Неожиданно я поняла: если такой сдержанный человек, как Даша, решается порвать отношения, значит, дело плохо, значит, с Дашей что-то произошло, а я ещё не знаю что. Мне мешали сосредоточиться крики с улицы. Но, значит, слова в сочинении не случайны: «Есть только человеческий эгоцентризм, который определяет всё…»? Бедная девочка. Нужно срочно увидеться с нею и поговорить.

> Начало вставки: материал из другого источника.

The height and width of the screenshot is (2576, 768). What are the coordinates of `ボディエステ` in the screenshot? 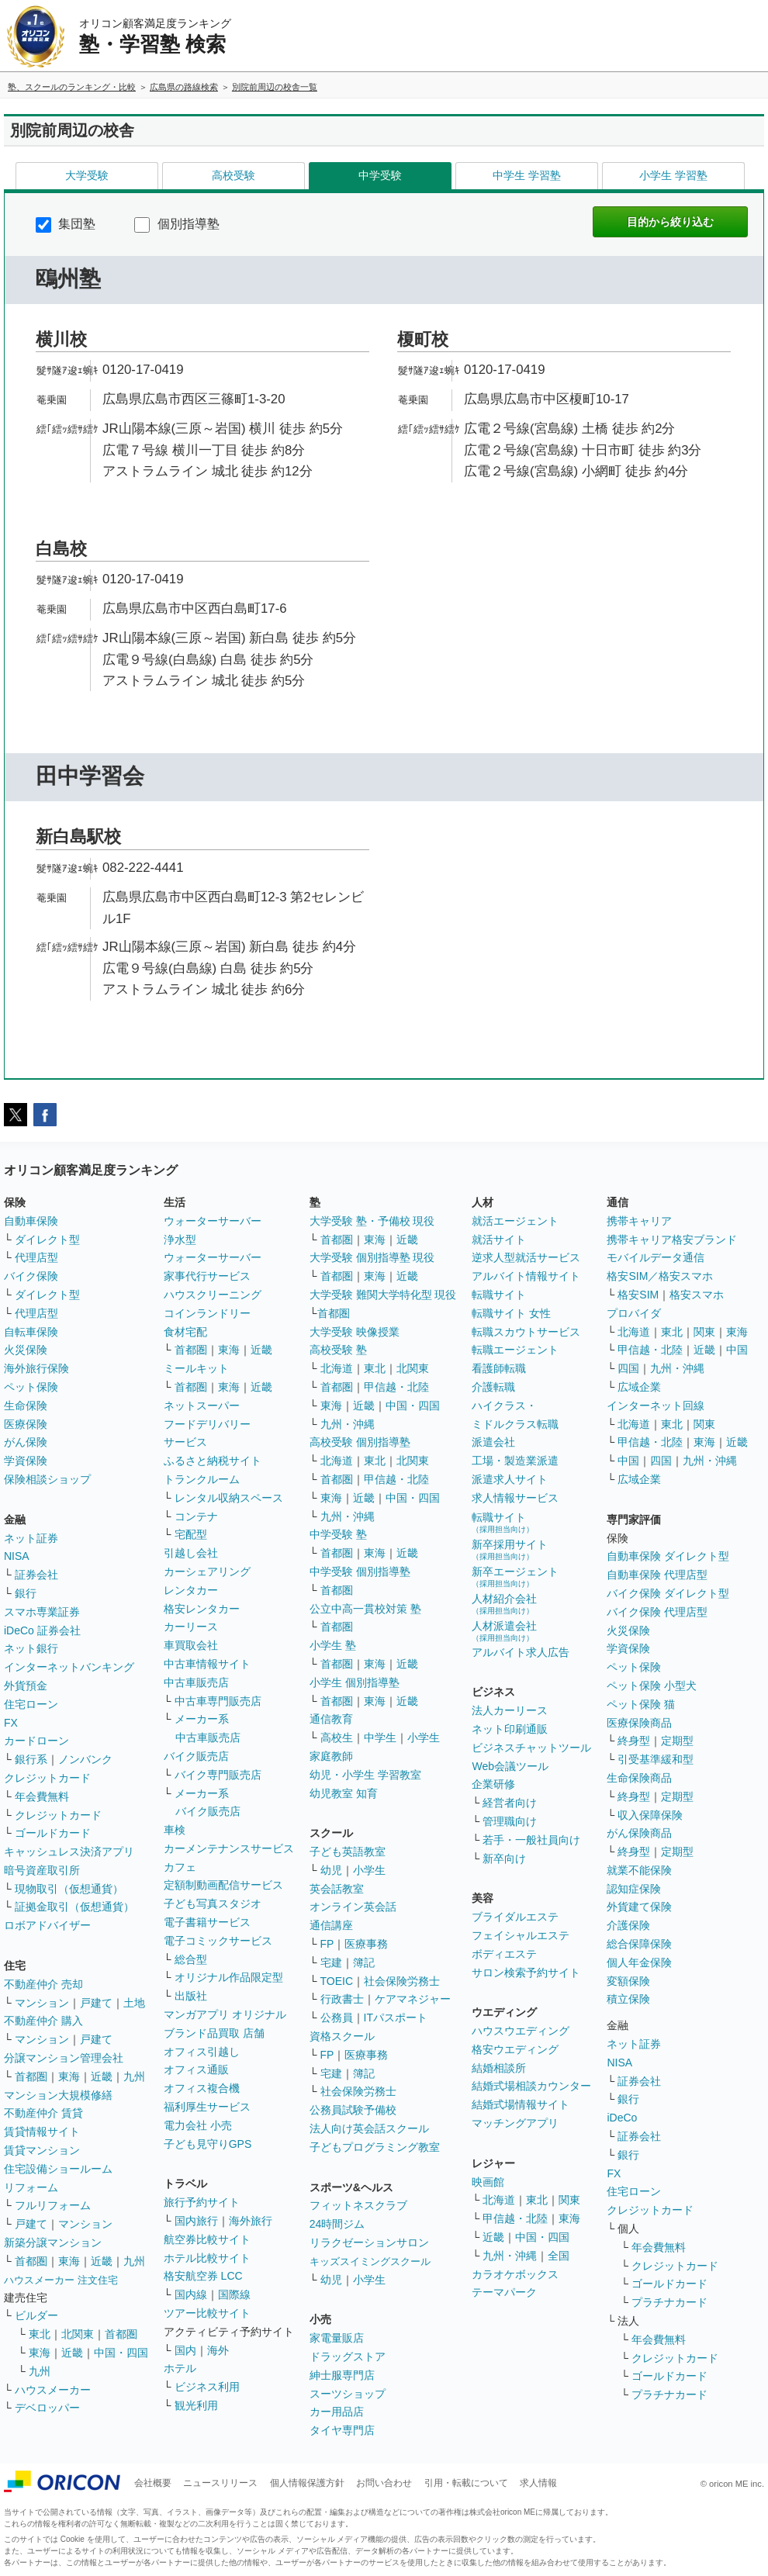 It's located at (504, 1954).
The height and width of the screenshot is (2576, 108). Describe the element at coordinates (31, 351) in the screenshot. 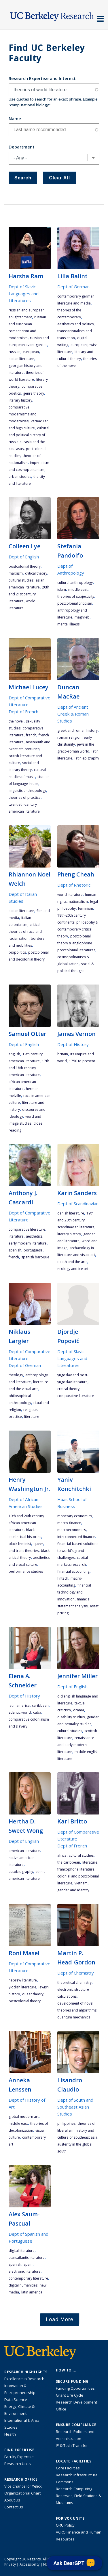 I see `European` at that location.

— Послушай, Шура. — Беру со стола Дашину тетрадь. Поспешно, боясь раздумать, читаю: — «Ничего нет страшнее одиночества в толпе. Иллюзорна связь с людьми, иллюзорна любовь. Есть только человеческий эгоцентризм, который определяет всё. — Глотнула воздух и, не взглянув на Шуру, продолжаю: — Каждый человек для себя пытается найти выход из сложных и жестоких ситуаций жизни, пытается преодолеть эгоизм. По-моему, Булгаков и Достоевский где-то близко отыскали его, этот выход. Мне кажется, между романом Булгакова «Мастер и Маргарита» и романом Достоевского «Преступление и наказание» существует глубокая связь. — Не хочу читать дальше, но и не читать теперь не могу: — Даже бегло брошенный взгляд на героев показывает нам резкую разницу в их положении: герою Булгакова Понтию Пилату тяжело от того, что его давит неограниченная власть. Раскольников не имеет власти никакой. Но почему-то Понтий Пилат, у которого власть, делает не то, что хочет, а то, что надо, чтобы сохранить её, эту власть, и видимость своего могущества. Не раз, читая исторические романы, я замечала: насилие сначала совершается над тем, кто несёт его другим, а потом уже над жертвой. Казалось бы, странно, что облечённый огромной властью Понтий Пилат, которому, наверное, приходилось убивать в бою и казнить многих людей, страдает, нравственно заболевает после убийства Иешуа Га-Ноцри так же, как и Раскольников, для которого совершённое им насилие — первое и единственное. Насилие — это необязательно распятие кого-то на кресте или нанесение удара топором. Масштабы могут быть неизмеримо меньшие! И всё-таки. Навязывать тем, кто живёт бок о бок с тобой, тем, кто любит тебя, свою головную боль — насилие. Любить человека и требовать его ответного внимания — тоже насилие.
Не раз я мучилась, пытаясь сама себе ответить: как жить? Видимо, надо всё-таки уметь заболевать чужой бедой, идти не от себя.
Вместе с тем и Понтий Пилат, и Раскольников очень одиноки, и в них живёт неистребимая потребность в любви. Вот эта спутанность — одиночества, стремления к пониманию и любви, мук совести, в то же время способность к насилию — для меня соединяет их.